Many Canadian agents will have adopted Agencia, the desktop designed to accommodate Air Canada’s fare families and “attribute selling.”
Slower than expected
Adoption of the Universal Desktop has been “a bit slower” than Travelport had anticipated, Wilson said.
That’s due in part to a “chicken-and-egg” situation: One of the Universal Desktop’s major benefits is the ease of booking airline’s ancillary products and services, but airlines have been slow to make them available through the GDSs. “But the momentum is growing there,” Wilson said.
More uptake on leisure side
Adoption has been high enough, however, to identify some trends. “We see a lot in the Asia-Pacific region,” Wilson said. “And, oddly enough, there has been more uptake in the leisure market at this juncture. We see more uptake of Smartpoint in the corporate market.”
That may be due to the Universal Desktop’s software developer kit that allows agencies to integrate their own content into the workflow, which leisure agencies like to do, he said.
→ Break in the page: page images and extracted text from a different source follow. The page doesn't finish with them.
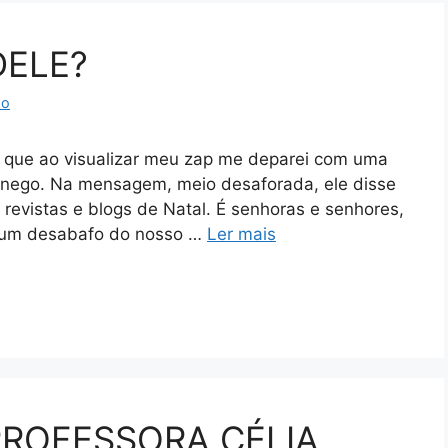
DELE?
ho
ue ao visualizar meu zap me deparei com uma
ego. Na mensagem, meio desaforada, ele disse
 revistas e blogs de Natal. É senhoras e senhores,
 um desabafo do nosso …
Ler mais
PROFESSORA CÉLIA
Corporate agencies, by contrast, tend to rely more on GDS-only content, and Smartpoint is “an efficiency tool that seems to resonate more” with TMCs, he said.
Adding default settings
In addition, the Universal Desktop’s “hugely configurable” features may have been too much of a good thing for some agencies. So Travelport is now offering a “more shrink-wrapped” version that has default settings, so that customers can use it more quickly, Wilson said.
He compared the change to the factory settings for consumer electronic devices: Customers can hit the ground running and use them immediately, then customize them over time.
Earnings Down in Q3
Travelport last week reported a net loss in the third quarter of $39 million, on revenues of $489 million.
That’s compared to a loss of $23 million in third quarter 2011, on revenues of $509 million.
The decline was due largely to the migration of United Airlines off Travelport’s Apollo platform and was in line with company expectations.